Conservative commentators noisily charged that the memo describing the case as a political godsend to the GOP, which so engaged the Senate, had been a piece of Democratic disinformation aimed at making the Republican majority look foolish. This conspiracy theory took flight, attaining the giddy heights of briefly being taken seriously in The Washington Post. Alas, an aide to Florida Republican senator Mel Martinez confessed that he’d written the memo. In the case of Terri Schiavo, the congressional majority hadn’t needed the majority’s help to look foolish. Bill Frist declined to run for reelection. His presidential hopes were stillborn. Tom Delay departed the House under a federal indictment for corruption. Polls indicated. In 2006, the voters handed the majority of both houses over to the Democrats.

The bonds forged in the siege are as strong as ever. Captain Mike Haworth and his officers regularly participate in charity fund-raisers—10K runs and the like—to benefit the hospice. Louise Cleary tries to interest the press in them. She now only watches CNN when she wants to watch it; doing so isn’t part of the job any more. Mike Bell had a had moment when he was mad that someone had put what they claimed was Terri Schiavo’s PEG tube up for auction on eBay. He checked. The feeding tube was still in the sealed bag it was placed in the moment it came under congressional subpoena. Terri was going to go to Washington and explain how it worked.

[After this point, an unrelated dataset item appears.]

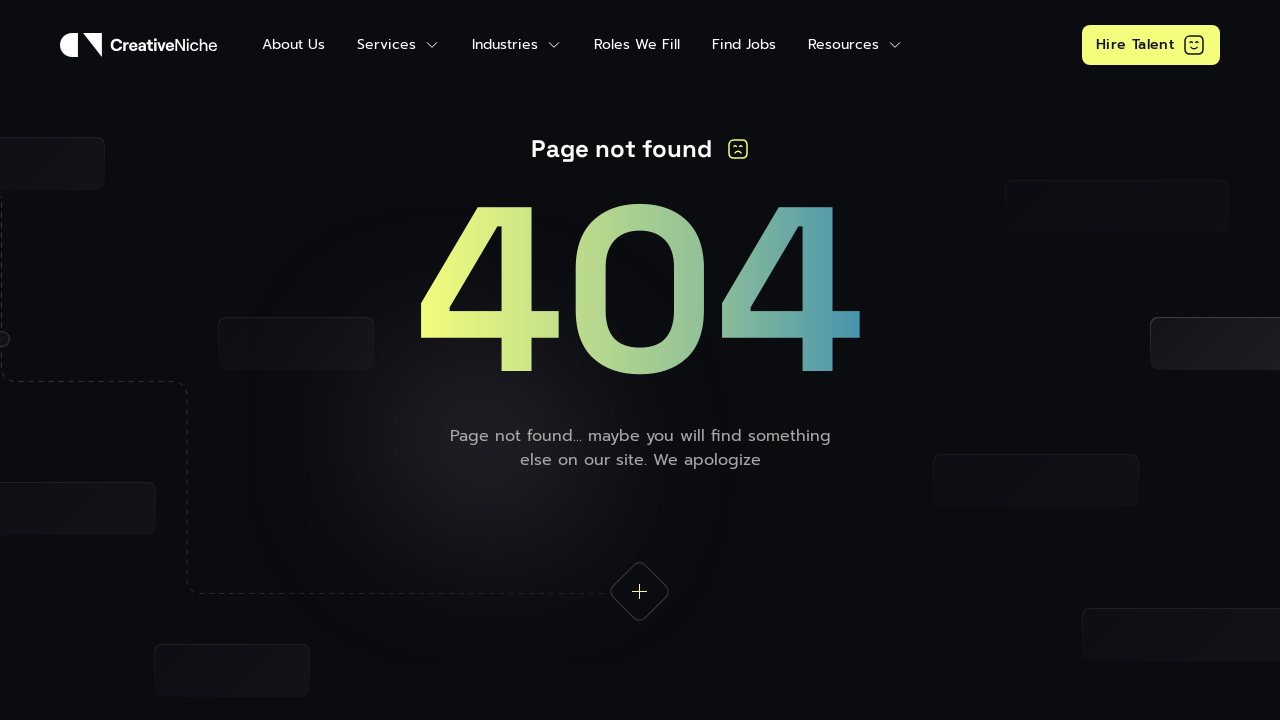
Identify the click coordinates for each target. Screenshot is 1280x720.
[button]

The kids are back at school down the street at Cross Bayou Elementary, and Marcia Stone doesn’t talk to the FBI any more. The lots are empty and dusty in the high morning sun. No pundits walk the perimeter. There is no perimeter anymore. Back at work as a volunteer, Liz Kirkman doesn’t have to stop at checkpoints anymore. She can walk up the driveway toward the Woodside Hospice and nobody calls her a Nazi. There are no priests slugging it out in the lobby, and there’s a new patient in the room down on Beech Street.

Annie Santa-Maria walks the stone paths out back in the meditation garden. She has been changed by what happened. Her devotion to her patients and their families remains unflagging. But, she finds that her faith in her fellow citizens is not what it was. She has seen private suffering coined into public advantage, and she’d seen the public, for all its pronounced disapproval, eat the story up as just another television program.

Like the rest of the country, Annie was riveted by the coverage of the massacre perpetrated by a young man named Seung-Hui Cho at Virginia Tech University. She sympathized with the families of the victims. She also sympathized with the other students who, confronted by cameras, tried to explain the inexplicable. She believed in their grief, but that was all she believed. She had lost something she’d brought from Cuba, something very much like faith.

“I knew, okay, that they’re probably getting thirty or forty percent of the truth,” she says. “The rest? We don’t really know what’s happening because we’re only getting that little piece of the pie that somebody wants them to get.

“And I have to ask you, as a journalist, how do you live with that, in a profession that we’re so blessed to have in this country, but you know the truth isn’t in there. I don’t feel vindicated. I still think the public at large is still very confused about what happened.”

The heat of midday doesn’t penetrate the trees. Neither does the grinding of the machine shops across the way. The clamor of Idiot America is gone, too, and all that’s left is the murmuring of the water and the fluttering of the prayer ribbons. And the wind chimes ring like the songs of ghosts in the trees.